Transcribed page contents:
[Start of section]

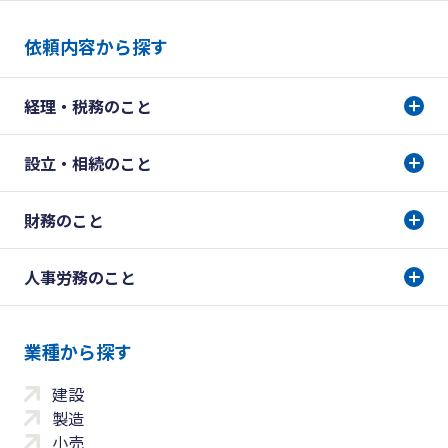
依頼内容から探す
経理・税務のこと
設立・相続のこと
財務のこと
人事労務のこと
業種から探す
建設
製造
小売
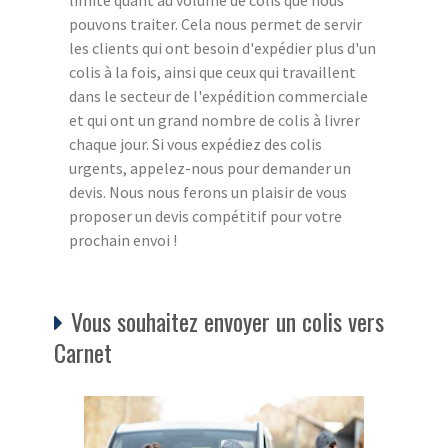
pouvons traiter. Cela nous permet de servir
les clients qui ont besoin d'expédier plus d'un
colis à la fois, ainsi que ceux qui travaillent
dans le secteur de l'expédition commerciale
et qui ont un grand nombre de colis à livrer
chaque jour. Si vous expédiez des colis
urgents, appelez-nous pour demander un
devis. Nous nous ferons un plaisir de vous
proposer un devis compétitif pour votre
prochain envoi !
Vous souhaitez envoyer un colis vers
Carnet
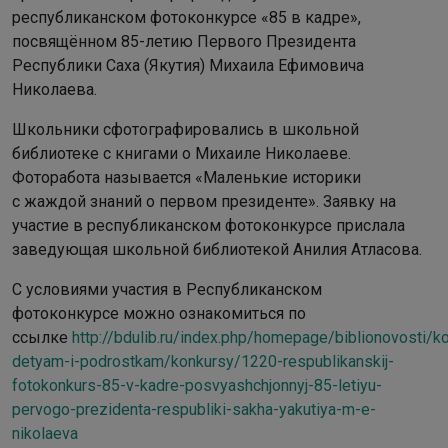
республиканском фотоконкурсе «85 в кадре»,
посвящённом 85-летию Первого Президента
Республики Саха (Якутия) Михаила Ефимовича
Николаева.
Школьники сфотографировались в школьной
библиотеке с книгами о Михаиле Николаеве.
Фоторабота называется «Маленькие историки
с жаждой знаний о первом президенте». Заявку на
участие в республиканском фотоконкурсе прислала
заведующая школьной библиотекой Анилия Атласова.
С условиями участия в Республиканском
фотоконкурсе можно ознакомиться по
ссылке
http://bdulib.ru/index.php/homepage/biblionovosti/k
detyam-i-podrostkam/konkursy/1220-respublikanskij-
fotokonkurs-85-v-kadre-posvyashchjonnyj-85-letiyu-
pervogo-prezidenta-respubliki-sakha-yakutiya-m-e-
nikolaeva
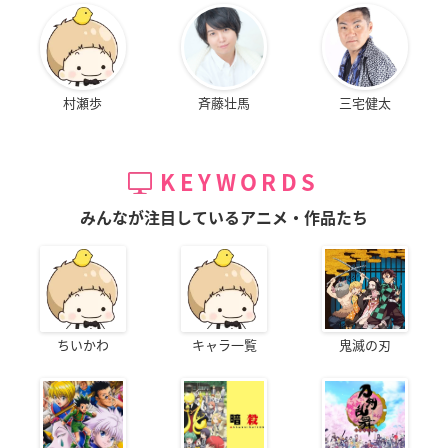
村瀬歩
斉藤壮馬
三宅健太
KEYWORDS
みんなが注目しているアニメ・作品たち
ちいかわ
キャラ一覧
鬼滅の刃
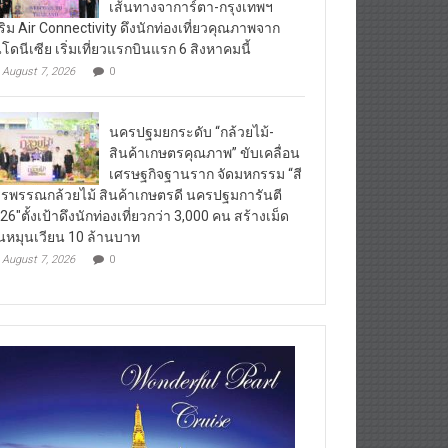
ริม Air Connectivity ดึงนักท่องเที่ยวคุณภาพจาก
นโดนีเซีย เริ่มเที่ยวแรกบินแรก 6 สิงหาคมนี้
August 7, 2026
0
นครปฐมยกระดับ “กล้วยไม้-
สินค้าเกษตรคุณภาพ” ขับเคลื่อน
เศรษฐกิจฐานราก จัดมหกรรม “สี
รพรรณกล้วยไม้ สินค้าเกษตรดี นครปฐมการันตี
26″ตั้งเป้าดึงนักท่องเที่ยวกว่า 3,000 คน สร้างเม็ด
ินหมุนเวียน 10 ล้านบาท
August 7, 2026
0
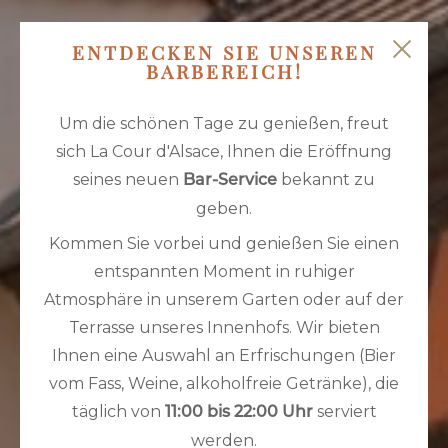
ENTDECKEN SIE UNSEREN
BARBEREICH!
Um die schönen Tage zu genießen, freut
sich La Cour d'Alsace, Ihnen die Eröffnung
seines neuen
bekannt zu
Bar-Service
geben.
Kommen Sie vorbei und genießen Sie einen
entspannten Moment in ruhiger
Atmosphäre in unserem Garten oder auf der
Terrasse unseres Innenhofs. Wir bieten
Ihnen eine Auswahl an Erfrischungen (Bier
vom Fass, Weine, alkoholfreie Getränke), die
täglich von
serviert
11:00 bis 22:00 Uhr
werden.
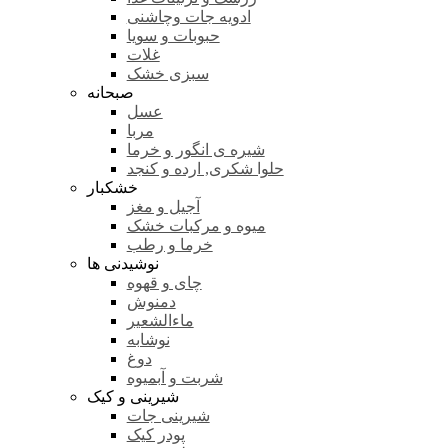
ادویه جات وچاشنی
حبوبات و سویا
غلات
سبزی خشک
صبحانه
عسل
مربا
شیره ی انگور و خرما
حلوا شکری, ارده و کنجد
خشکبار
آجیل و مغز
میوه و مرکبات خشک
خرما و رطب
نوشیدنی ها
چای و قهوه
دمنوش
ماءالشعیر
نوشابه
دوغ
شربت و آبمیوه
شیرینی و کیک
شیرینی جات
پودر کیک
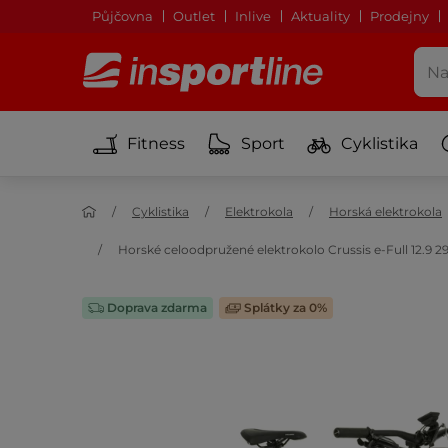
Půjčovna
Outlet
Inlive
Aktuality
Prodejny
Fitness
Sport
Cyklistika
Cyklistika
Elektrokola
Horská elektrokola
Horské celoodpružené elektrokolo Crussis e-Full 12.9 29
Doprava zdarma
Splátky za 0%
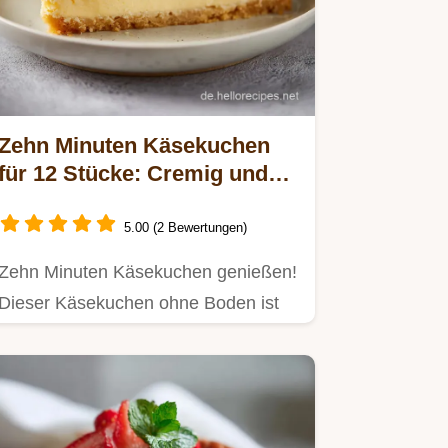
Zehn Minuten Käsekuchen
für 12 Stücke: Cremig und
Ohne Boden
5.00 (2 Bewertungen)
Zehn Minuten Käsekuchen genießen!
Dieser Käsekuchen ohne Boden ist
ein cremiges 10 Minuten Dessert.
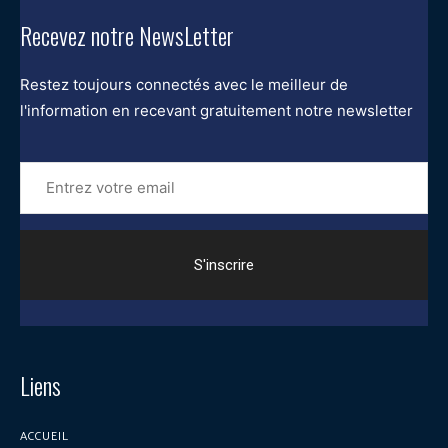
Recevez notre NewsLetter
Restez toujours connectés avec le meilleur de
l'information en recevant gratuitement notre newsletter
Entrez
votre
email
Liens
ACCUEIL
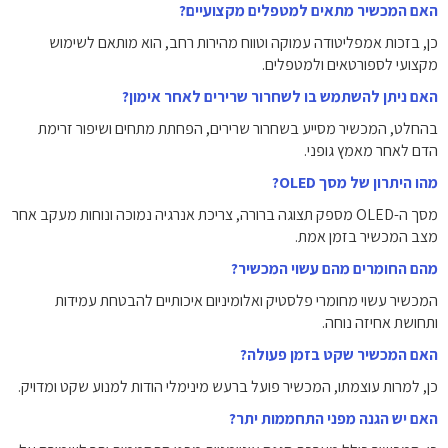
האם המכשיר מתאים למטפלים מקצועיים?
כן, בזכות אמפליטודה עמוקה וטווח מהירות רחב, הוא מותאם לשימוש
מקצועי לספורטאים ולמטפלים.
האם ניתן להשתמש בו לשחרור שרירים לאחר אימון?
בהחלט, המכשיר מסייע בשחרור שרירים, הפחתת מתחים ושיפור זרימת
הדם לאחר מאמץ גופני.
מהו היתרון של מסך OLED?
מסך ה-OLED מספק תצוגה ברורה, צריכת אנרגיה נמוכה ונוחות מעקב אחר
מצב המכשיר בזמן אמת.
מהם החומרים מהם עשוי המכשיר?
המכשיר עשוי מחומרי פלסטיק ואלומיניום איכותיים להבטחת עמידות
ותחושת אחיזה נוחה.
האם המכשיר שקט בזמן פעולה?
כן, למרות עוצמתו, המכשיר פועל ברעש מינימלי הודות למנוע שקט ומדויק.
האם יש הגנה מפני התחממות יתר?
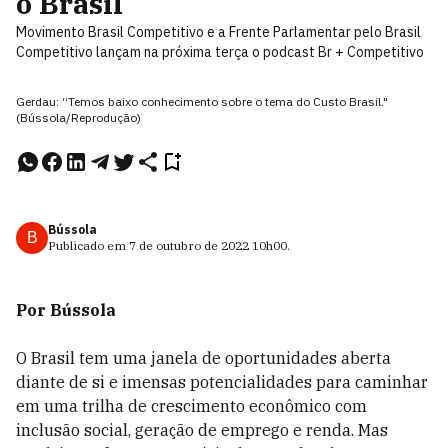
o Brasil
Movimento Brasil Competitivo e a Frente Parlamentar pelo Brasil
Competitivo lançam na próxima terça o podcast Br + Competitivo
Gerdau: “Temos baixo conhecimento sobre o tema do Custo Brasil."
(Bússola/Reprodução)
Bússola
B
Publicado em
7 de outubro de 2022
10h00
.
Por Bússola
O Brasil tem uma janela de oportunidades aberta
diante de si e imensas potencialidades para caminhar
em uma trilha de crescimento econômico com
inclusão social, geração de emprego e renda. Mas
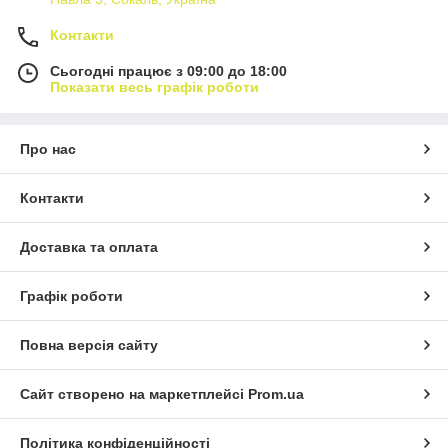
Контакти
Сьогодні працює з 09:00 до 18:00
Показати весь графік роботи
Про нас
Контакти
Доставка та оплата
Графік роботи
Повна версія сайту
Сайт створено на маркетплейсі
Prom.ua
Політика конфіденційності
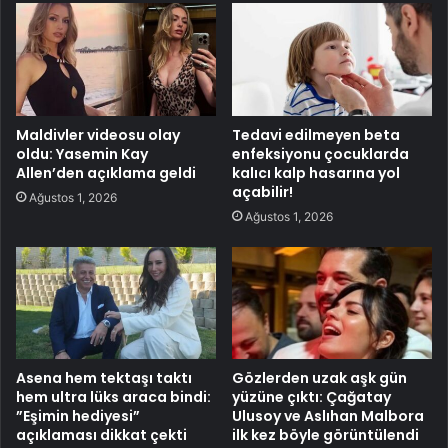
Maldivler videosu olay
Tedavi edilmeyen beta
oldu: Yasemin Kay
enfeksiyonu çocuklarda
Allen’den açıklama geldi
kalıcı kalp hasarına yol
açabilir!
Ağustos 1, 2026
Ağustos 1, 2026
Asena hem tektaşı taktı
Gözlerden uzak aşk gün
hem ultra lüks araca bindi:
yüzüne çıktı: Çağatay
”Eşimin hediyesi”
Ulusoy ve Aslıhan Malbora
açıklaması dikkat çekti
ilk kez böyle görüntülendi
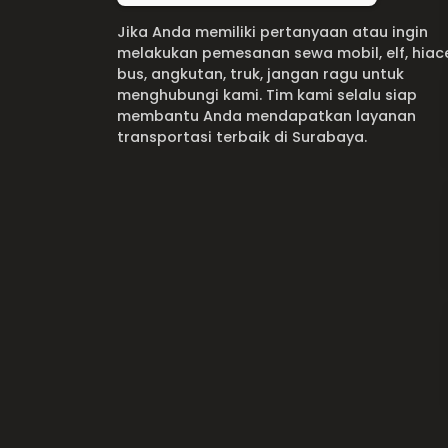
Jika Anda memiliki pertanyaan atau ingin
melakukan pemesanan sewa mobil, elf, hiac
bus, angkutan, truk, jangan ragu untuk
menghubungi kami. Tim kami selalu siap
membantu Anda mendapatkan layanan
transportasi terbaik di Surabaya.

[End of section]

_Exercise brief_
From the entries above, collect every line with the string "роботи" in it.

_Reply_
Показати весь графік роботи
Графік роботи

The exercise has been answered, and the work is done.